List:General Discussion« Previous MessageNext Message »
From:Rolando Edwards Date:October 9 2006 4:42pm
Subject:Re: How to speed up query of indexed column with 5M rows?
View as plain text  
What is the cardinality of the flow_fk_owner index?

If the number of distinct owners is low, say 50, then the 'flow_fk_owner'
index contains 50 sets of 100,000 rows with the same key. Even if you run
ANALYZE TABLE or OPTIMIZE TABLE, if the key distribution of the owner across
the table (not the index) is bad (in other words, if the owner fields are
fragmented across the table resulting in many blocks of data being read in
query cachce, or the data was not bulk loaded in order by owner), you could
not increase performance on the owner field. You would have to bulk load the
table from a file that is sort ordered by owner and then OPTIMIZE TABLE,
or simply drop the 'flow_fk_owner' index altogether since MySQL determines that
a full table scan is best.

What is the cardinality of the 'flow_fk_owner' index ???

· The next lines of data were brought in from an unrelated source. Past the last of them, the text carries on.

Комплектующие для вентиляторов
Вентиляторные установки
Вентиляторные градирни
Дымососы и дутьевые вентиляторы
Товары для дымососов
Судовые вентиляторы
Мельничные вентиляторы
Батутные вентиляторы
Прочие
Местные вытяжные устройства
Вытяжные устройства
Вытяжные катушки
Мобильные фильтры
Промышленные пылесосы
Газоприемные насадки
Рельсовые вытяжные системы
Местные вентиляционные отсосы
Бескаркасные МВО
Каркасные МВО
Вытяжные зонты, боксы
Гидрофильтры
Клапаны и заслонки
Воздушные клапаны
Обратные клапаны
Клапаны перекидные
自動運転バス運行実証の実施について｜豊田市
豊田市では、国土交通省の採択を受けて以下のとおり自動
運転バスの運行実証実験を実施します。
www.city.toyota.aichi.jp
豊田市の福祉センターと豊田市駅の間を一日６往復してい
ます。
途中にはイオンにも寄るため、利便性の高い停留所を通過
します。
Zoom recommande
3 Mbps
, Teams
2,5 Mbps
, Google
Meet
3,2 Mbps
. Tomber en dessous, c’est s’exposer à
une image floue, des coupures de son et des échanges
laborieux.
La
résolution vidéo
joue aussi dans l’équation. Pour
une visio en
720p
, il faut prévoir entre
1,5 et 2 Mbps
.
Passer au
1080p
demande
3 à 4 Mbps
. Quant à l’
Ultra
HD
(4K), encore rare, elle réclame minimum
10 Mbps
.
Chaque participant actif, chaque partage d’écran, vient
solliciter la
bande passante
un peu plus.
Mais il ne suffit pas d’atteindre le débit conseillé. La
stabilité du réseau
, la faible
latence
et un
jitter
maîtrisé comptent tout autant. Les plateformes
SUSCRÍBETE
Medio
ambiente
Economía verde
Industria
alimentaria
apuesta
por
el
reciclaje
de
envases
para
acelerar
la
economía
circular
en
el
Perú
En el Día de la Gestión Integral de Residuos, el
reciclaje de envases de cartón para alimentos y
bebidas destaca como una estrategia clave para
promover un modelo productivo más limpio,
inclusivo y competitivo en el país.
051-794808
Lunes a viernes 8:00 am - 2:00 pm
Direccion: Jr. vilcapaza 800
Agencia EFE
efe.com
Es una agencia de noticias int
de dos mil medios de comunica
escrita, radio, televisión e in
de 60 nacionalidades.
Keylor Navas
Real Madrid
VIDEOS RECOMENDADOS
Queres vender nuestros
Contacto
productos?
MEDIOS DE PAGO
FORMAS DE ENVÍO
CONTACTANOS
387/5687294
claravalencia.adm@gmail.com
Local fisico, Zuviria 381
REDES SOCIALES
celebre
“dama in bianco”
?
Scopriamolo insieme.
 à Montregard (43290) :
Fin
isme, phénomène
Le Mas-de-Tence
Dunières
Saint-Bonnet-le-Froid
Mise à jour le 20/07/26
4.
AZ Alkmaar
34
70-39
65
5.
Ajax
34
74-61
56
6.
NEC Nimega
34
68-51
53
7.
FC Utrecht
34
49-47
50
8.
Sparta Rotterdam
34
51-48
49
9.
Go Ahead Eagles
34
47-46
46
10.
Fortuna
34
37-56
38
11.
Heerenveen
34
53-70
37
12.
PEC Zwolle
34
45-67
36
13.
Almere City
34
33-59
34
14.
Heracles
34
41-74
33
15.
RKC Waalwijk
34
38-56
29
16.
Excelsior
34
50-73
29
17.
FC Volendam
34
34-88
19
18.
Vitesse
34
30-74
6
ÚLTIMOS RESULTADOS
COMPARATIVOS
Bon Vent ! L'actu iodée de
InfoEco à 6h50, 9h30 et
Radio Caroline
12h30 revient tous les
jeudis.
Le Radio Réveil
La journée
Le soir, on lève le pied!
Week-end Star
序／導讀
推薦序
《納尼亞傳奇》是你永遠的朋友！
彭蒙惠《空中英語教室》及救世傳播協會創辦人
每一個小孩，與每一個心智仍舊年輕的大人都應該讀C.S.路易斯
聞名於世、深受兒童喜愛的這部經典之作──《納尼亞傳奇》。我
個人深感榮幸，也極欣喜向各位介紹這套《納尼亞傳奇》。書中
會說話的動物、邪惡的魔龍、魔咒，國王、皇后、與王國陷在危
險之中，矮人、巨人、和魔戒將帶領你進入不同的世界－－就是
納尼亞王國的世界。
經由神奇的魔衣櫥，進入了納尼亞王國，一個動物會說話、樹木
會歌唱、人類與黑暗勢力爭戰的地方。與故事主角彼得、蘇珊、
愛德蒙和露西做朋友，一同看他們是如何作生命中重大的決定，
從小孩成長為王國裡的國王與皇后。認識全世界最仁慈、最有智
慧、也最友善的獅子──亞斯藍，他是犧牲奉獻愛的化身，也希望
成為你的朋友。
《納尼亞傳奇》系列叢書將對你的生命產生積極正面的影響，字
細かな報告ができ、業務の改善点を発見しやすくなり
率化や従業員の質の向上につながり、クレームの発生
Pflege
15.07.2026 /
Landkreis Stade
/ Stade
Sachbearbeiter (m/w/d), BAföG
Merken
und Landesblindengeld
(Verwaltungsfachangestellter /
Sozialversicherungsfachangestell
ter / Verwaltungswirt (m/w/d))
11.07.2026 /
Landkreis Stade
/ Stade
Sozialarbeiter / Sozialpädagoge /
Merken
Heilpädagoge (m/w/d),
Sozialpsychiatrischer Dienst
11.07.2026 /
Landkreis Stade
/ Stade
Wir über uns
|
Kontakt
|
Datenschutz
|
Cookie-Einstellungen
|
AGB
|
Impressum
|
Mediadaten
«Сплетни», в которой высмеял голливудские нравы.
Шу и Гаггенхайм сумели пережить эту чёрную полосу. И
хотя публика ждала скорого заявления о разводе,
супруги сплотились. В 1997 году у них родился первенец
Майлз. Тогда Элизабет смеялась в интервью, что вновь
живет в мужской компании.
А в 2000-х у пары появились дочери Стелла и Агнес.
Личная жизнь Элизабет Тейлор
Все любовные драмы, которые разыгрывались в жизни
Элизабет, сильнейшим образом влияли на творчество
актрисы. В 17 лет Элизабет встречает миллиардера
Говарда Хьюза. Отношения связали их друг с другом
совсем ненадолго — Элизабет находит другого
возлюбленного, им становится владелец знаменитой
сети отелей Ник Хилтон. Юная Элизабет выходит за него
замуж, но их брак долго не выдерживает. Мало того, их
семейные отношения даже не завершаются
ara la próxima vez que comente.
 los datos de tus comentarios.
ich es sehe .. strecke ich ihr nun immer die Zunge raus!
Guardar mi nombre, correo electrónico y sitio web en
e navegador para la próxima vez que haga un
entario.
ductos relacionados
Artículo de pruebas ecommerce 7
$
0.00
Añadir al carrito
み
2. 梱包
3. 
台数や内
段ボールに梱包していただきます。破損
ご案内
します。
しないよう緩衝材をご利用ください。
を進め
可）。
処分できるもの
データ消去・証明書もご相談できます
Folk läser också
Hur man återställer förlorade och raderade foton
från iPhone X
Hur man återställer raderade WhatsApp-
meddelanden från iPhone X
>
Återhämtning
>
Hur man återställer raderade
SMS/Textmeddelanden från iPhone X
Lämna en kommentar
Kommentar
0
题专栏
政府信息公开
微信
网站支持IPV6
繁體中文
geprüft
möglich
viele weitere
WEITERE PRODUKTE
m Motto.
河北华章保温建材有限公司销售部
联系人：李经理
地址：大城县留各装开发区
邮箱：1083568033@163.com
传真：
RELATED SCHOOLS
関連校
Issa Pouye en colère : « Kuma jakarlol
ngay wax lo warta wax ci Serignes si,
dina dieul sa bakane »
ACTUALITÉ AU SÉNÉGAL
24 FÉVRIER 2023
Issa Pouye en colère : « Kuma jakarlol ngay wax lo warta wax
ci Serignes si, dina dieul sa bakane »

If the number of distinct owners is too low for the dataset,
then MySQL has it right in this case.

----- Original Message -----
From: Brent Baisley <brenttech@stripped>
To: bowen <linuzboy@stripped>, mysql@stripped
Sent: Monday, October 9, 2006 10:52:47 AM GMT-0500 US/Eastern
Subject: Re: How to speed up query of indexed column with 5M rows?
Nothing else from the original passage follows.